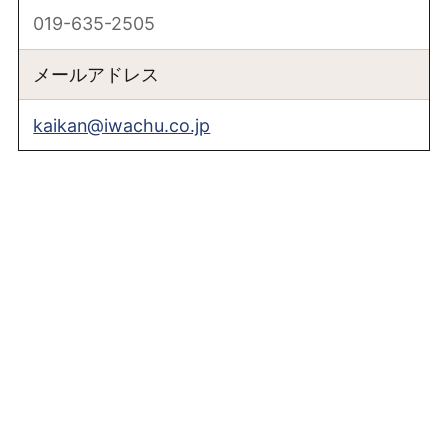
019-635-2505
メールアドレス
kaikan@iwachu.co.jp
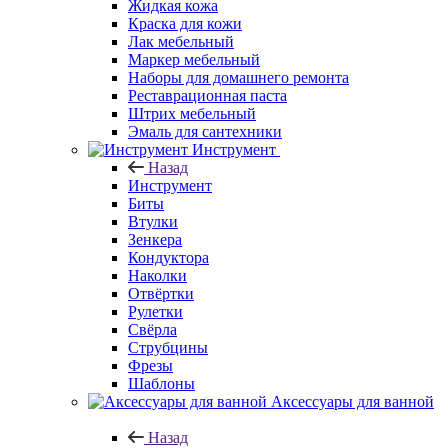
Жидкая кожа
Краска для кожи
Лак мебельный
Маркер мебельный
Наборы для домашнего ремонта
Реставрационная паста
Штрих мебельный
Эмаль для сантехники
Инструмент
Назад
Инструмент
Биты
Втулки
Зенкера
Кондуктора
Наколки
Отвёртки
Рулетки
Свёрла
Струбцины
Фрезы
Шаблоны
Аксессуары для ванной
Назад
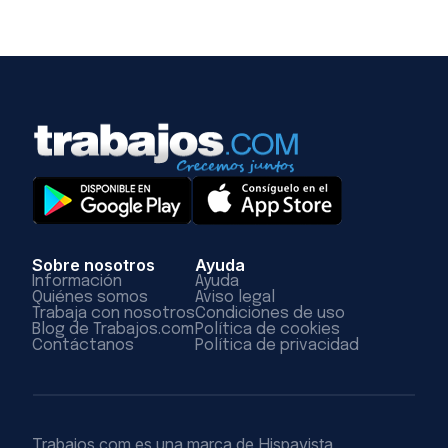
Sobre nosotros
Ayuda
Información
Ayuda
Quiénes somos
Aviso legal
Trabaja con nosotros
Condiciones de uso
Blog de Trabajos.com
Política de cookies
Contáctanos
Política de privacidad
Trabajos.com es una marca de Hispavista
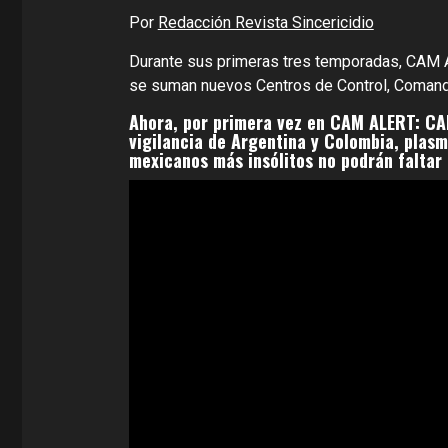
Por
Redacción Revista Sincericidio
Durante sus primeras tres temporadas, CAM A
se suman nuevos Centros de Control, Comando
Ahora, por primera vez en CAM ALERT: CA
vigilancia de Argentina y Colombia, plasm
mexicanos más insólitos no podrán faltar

EXERCISE PROMPT »
Show all lines in the records above that hold "мебельный".

ANSWER BOX »
Лак мебельный
Маркер мебельный
Штрих мебельный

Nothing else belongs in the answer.